# Directions for this task
Every record must reappear in the answer exactly as given.

[Entries taken from a collection]
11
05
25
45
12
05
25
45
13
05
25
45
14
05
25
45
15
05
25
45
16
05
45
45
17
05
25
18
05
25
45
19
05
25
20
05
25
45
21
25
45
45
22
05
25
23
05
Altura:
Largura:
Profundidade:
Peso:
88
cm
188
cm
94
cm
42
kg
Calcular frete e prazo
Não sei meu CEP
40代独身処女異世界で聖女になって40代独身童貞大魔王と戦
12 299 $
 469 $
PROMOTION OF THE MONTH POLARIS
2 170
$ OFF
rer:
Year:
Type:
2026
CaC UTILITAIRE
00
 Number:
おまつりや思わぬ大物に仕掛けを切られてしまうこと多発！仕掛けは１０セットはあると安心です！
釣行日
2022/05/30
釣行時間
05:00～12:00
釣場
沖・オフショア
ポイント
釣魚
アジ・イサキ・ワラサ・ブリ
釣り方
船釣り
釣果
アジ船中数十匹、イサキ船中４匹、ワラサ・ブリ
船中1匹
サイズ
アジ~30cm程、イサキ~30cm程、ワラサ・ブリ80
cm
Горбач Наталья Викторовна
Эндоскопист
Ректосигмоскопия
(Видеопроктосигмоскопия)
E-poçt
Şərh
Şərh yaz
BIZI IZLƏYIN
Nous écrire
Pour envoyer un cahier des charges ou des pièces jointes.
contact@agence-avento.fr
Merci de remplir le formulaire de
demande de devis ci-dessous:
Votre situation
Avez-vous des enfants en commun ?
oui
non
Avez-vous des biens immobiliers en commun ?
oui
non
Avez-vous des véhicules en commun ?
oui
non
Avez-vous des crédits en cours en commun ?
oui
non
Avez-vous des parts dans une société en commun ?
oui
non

# Task result
11
05
25
45
12
05
25
45
13
05
25
45
14
05
25
45
15
05
25
45
16
05
45
45
17
05
25
18
05
25
45
19
05
25
20
05
25
45
21
25
45
45
22
05
25
23
05
Altura:
Largura:
Profundidade:
Peso:
88
cm
188
cm
94
cm
42
kg
Calcular frete e prazo
Não sei meu CEP
40代独身処女異世界で聖女になって40代独身童貞大魔王と戦
12 299 $
 469 $
PROMOTION OF THE MONTH POLARIS
2 170
$ OFF
rer:
Year:
Type:
2026
CaC UTILITAIRE
00
 Number:
おまつりや思わぬ大物に仕掛けを切られてしまうこと多発！仕掛けは１０セットはあると安心です！
釣行日
2022/05/30
釣行時間
05:00～12:00
釣場
沖・オフショア
ポイント
釣魚
アジ・イサキ・ワラサ・ブリ
釣り方
船釣り
釣果
アジ船中数十匹、イサキ船中４匹、ワラサ・ブリ
船中1匹
サイズ
アジ~30cm程、イサキ~30cm程、ワラサ・ブリ80
cm
Горбач Наталья Викторовна
Эндоскопист
Ректосигмоскопия
(Видеопроктосигмоскопия)
E-poçt
Şərh
Şərh yaz
BIZI IZLƏYIN
Nous écrire
Pour envoyer un cahier des charges ou des pièces jointes.
contact@agence-avento.fr
Merci de remplir le formulaire de
demande de devis ci-dessous:
Votre situation
Avez-vous des enfants en commun ?
oui
non
Avez-vous des biens immobiliers en commun ?
oui
non
Avez-vous des véhicules en commun ?
oui
non
Avez-vous des crédits en cours en commun ?
oui
non
Avez-vous des parts dans une société en commun ?
oui
non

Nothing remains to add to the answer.